第7話
『……久シブリニ、コンナニ笑イマシタ。 少シ疲レマシタ。』
そりゃそうでしょうよ。
涙流しながら、爆笑とか腹筋大活躍よ?
明日は確実に腹筋アィタタタコースよ。
涙目で可愛いけど……。
『それで……【ダイクロイックアイ】ってさ、結局見た目だけで、何の変化も感じないんだけど。』
大工がロックになった結果、現在の僕の目は、右目が元々の黒で左目が【灰色と緑色】になっていた。
『私ガ今、貴方ノ目ノ前二居ルノガ、ソノ【力】デス。 【オッドアイ】ノ人間デアレバ、私ニモ、ドンナ変化ガト詳シクオ伝エ出来ルノデスガ、【ダイクロイックアイ】ヲ持ツ人間ハ、私モ初メテノ事デ……。』
俯きながらとか可愛いぞコラッ。
ちょっとドキッとした僕。
『君にも未知数って事でいいのかな?』
大きな目を更に大きく見開いて、僕の言葉を聞いた彼女は、申し訳なさそうな、でも嬉しそうな表情で、
『ハイ。』
とだけ告げた。
■■■■■
まずは、【オッドアイ】を持つ人間が、通常の人間とどう違うのかを聞くとしよう。
彼女曰く、【オッドアイ】を持つ人間は、様々な能力を持つ。
所謂【異能】。
その能力は、個により異なり、またその能力を持てる力(その人間の力量)との関係か、1つだけだったり複数だったりと、各々違うらしい。

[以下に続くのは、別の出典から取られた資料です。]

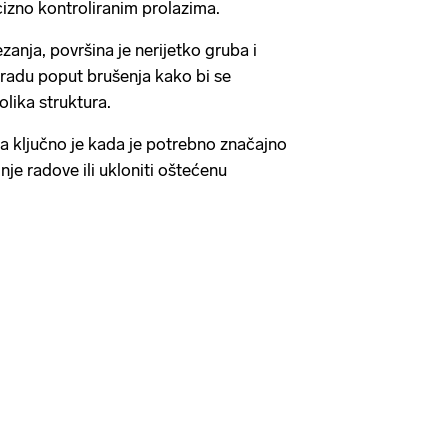
cizno kontroliranim prolazima.
zanja, površina je nerijetko gruba i
radu poput brušenja kako bi se
nolika struktura.
a ključno je kada je potrebno značajno
nje radove ili ukloniti oštećenu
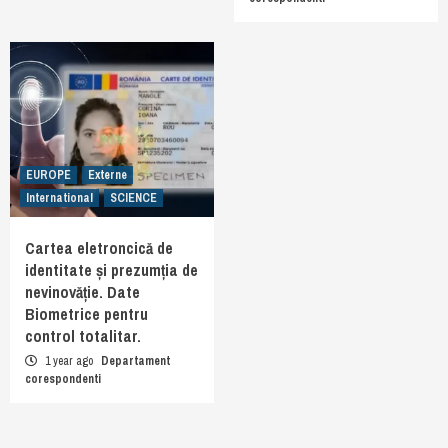
EUROPE
Externe
International
SCIENCE
Cartea eletroncică de
identitate și prezumția de
nevinovăție. Date
Biometrice pentru
control totalitar.
1 year ago
Departament
corespondenti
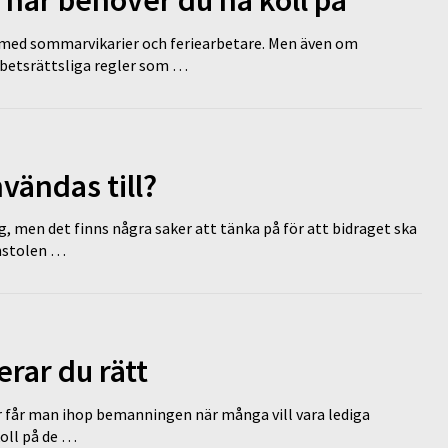
ed sommarvikarier och feriearbetare. Men även om
rbetsrättsliga regler som …
vändas till?
g, men det finns några saker att tänka på för att bidraget ska
omstolen …
erar du rätt
r får man ihop bemanningen när många vill vara lediga
koll på de …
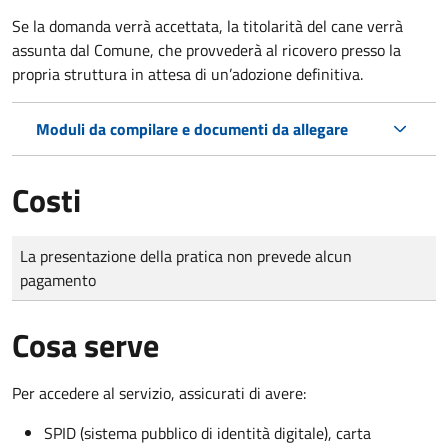
Se la domanda verrà accettata, la titolarità del cane verrà
assunta dal Comune, che provvederà al ricovero presso la
propria struttura in attesa di un’adozione definitiva.
Moduli da compilare e documenti da allegare
Costi
Tipo di pagamento
Importo
La presentazione della pratica non prevede alcun
pagamento
Cosa serve
Per accedere al servizio, assicurati di avere:
SPID (sistema pubblico di identità digitale), carta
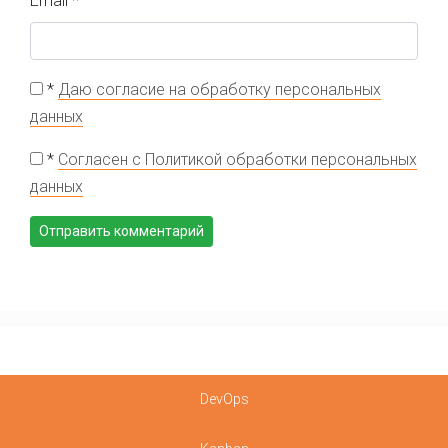
Email
*
*
Даю согласие на обработку персональных
данных
*
Согласен с Политикой обработки персональных
данных
DevOps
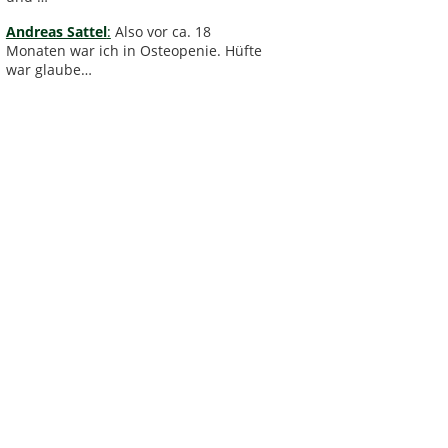
Andreas Sattel
:
Also vor ca. 18
Monaten war ich in Osteopenie. Hüfte
war glaube…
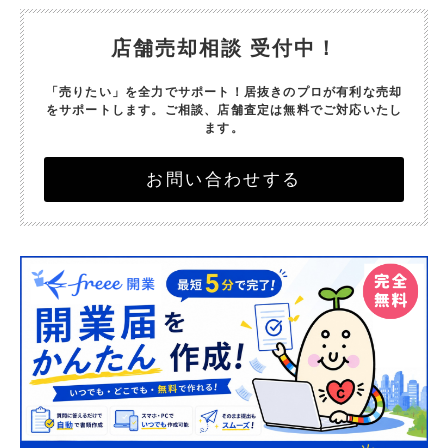
店舗売却相談 受付中！
「売りたい」を全力でサポート！
居抜きのプロが有利な売却
をサポートします。
ご相談、店舗査定は無料でご対応いたし
ます。
お問い合わせする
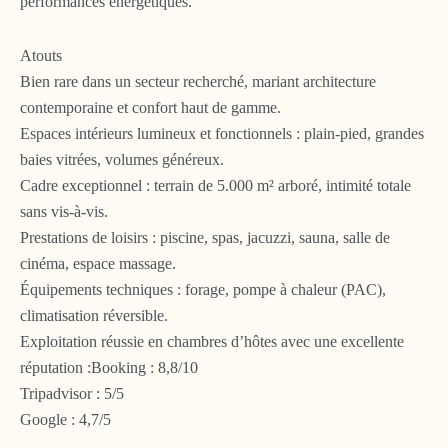
performances énergétiques.
Atouts
Bien rare dans un secteur recherché, mariant architecture
contemporaine et confort haut de gamme.
Espaces intérieurs lumineux et fonctionnels : plain-pied, grandes
baies vitrées, volumes généreux.
Cadre exceptionnel : terrain de 5.000 m² arboré, intimité totale
sans vis-à-vis.
Prestations de loisirs : piscine, spas, jacuzzi, sauna, salle de
cinéma, espace massage.
Équipements techniques : forage, pompe à chaleur (PAC),
climatisation réversible.
Exploitation réussie en chambres d’hôtes avec une excellente
réputation :Booking : 8,8/10
Tripadvisor : 5/5
Google : 4,7/5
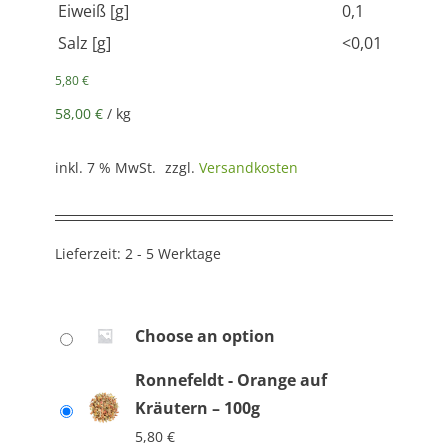
Eiweiß [g]
0,1
Salz [g]
<0,01
5,80
€
58,00
€
/
kg
inkl. 7 % MwSt.
zzgl.
Versandkosten
Lieferzeit:
2 - 5 Werktage
Choose an option
Ronnefeldt - Orange auf
Kräutern – 100g
5,80
€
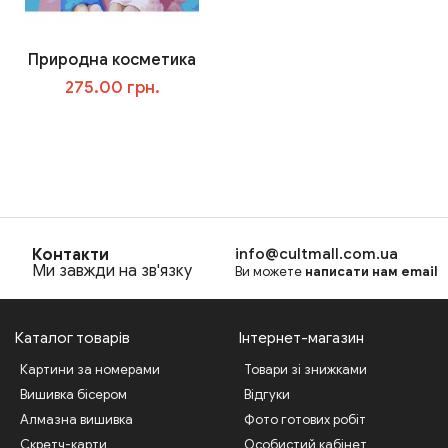
Природна косметика
275.00 грн.
В корзину
Контакти
info@cultmall.com.ua
Ми завжди на зв'язку
Ви можете
написати нам email
Каталог товарів
Інтернет-магазин
Картини за номерами
Товари зі знижками
Вишивка бісером
Відгуки
Алмазна вишивка
Фото готових робіт
Скретч-карти
Особистий кабінет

彼女の経験上、【空想具現化】【幻覚】【幻惑】が異能の上位を占めていた。
まず、僕がこの空間を造り出したイコール【空想具現化】。
彼女がその空間に居るイコール【召喚能力】。
大工がロックなわけだから、更にまだあると推定。
僕的には、念じたら服が透け透けで見えちゃうとか、何なら全部透け透けで裸体までが拝めちゃうとか、そんな能力が欲しいっ。
いやっ、是非お願いします!
……男たるもの、常にエロくあれっ!
『複数ヲ持ツ時点デ、既二貴方ノ【力量】ハ私デワ測リカネマス。 ドンナ能力ヲ持ツノカ、私モ楽シミデス。』
……出たよっ!
満面の笑み!
超絶可愛いぞっ!
堪らんぞっ!
あぁ~、抱き締めたい!
あっ……またエロ妄想って言われ……ない?
笑顔全開で僕を見つめる彼女。
はて?
『あのさ……、さっきまで僕に話しかけてたよね? 頭の中で。 それって君の【能力】で話しかけてたんじゃないの?』
疑問を口にしてみた。
『アレハ、私ノ能力デハアリマセン。 正確ニハ、私ハ能力ヲ持チマセン。』
?
『私ハ貴方ガ造リ出シタ【空想ノ具現化】デス。』
!
『えっ!? じゃ何!? 実在しないって事!? 触れないし、消えちゃうしって、そんな存在!?』
ちょっと残念だぞっ!
いや、かなり残念過ぎる!
地団駄踏むぞっ!
20歳過ぎたいい大人が、全力で恥ずかしがりもせず地団駄踏むからよく見とけっ!
……いい匂い。
ってウワハッ!
突然彼女が僕を抱き締めた。
『触れますよ?』
女の子が~!
女の子からギュッてされたっ!
いい匂いの女の子からギュッて!
柔らかいぞっ!
やぁらかぁ~い……。
神様ありがとう!
『ホントだ……ね。』
心臓バッコンバッコン……もといバックンバックンしながら、少しその柔らかい身体に優しさを感じた。